Future Tense

I might fail Stanford’s machine learning class. But that’s OK.

I might fail the online class. But that’s OK.

Test.
Even if I fail the class, I’ve still learned a tremendous amount

Altered photograph by Baris Onal/iStockphoto.

There’s just two weeks left in my semester in Stanford’s machine learning class. Avert your eyes, Mom, because I have a confession to make: I’m not entirely certain I’m going to pass. I purposefully signed up for the advanced track, in which you have to write your own code in addition to taking the weekly quizzes. But I’ve missed a few assignments, and those I’ve completed are almost always late, at which point you’re docked 20 percent for your tardiness.

This doesn’t really concern me, given that there’s very little on the line other than my own edification—no class credit or a potential employer waiting to see a report card. There won’t even be a report card, just a certificate of completion. I’ve learned a tremendous amount in this class, and it has reignited my interest in how even an amateur command of computer science can illuminate almost any topic that can be quantified. (Last week I proposed a way to group baseball teams with “clustering” algorithms.)

A safer approach, imaginary-GPA-wise, would have been to take this class on the basic track. This easier route would have saved me from many hours of frustrating coding. But I don’t think I would have emerged from the basic track with very much new knowledge. Even if I never write another line of Octave—the programming language we use for machine learning—it’s the coding assignments that have trained my new intuition for the subject of the class. (That said, I sincerely hope to write many more lines of Octave code in the service of predictive political journalism.)

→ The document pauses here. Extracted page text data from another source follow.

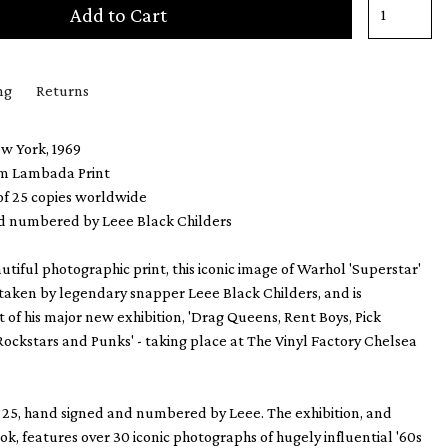
Add to Cart
ng
Returns
ew York, 1969
m Lambada Print
 of 25 copies worldwide
d numbered by Leee Black Childers
utiful photographic print, this iconic image of Warhol 'Superstar'
 taken by legendary snapper Leee Black Childers, and is
 of his major new exhibition, 'Drag Queens, Rent Boys, Pick
 Rockstars and Punks' - taking place at The Vinyl Factory Chelsea
f 25, hand signed and numbered by Leee. The exhibition, and
, features over 30 iconic photographs of hugely influential '60s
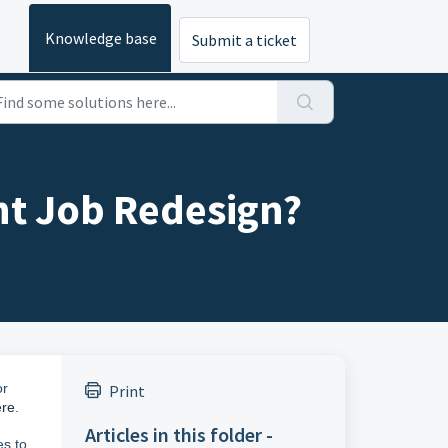
Knowledge base
Submit a ticket
nt Job Redesign?
or
Print
ere
.
Articles in this folder -
es to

The beauty of this experiment in distributed education is that the grading is automatic. Every week, we are presented with about a dozen programming scripts, several of which we have to complete in order to make that week’s assignment work. We’re given a certain set of data to work with while testing our code, but when we submit it for grading, it is tested with a different set of info. That way, the class’s automated T.A.s can verify that our code works generally, not just on the specific examples allotted by the homework. Within seconds of submitting our code, we learn whether we passed that part of the assignment.

Everyone learns differently, but I find it difficult to imagine that anyone could really absorb new concepts in advanced computer science without the hallowed trial and error of writing code, receiving oblique error messages, and tweaking it until it works. The odds that you’ll stumble on a workable solution in your code, without really internalizing the concepts you need to pass the assignment, approach zero very quickly.

In this sense, this class is both a lecture and a lab in the same class. And while I don’t recommend this particular course for those new to programming or uninterested in math, it is a wonderful demonstration of how learning occurs as much during the coursework as it does through the lectures.

Many Internet illuminati have suggested that the future of journalism rests in reporters learning how to write their own code. I stumbled onto this path of the reporter-developer somewhat by accident, but I’m unconvinced that a newsroom needs more than two or three reporters with a strong command of the blood and guts of Web mechanics going forward. (Granted, this figure is generally zero at the moment.) Stanford plans to expand its free online offerings in the new year, one of which is reportedly titled “Computer Science 101.” This strikes me as an opportunity for anyone looking for ways to innovate in a nontechnical field. For example, one can write some extremely simple code to perform advanced analysis of a piece of literature. People have used this to scan the entire Bible and see which characters are mentioned in the same sentences or chapters. Another simple function could take two drafts of manuscripts and identify exactly what changed between versions. Many social scientists are gathering priceless data from simple interactive websites and smartphone apps.

Nothing I’m describing is revolutionary—computer scientists have teamed up with the humanities for decades. But computer scientists are busy people in high demand. It’s a lot easier if you learn to do it yourself.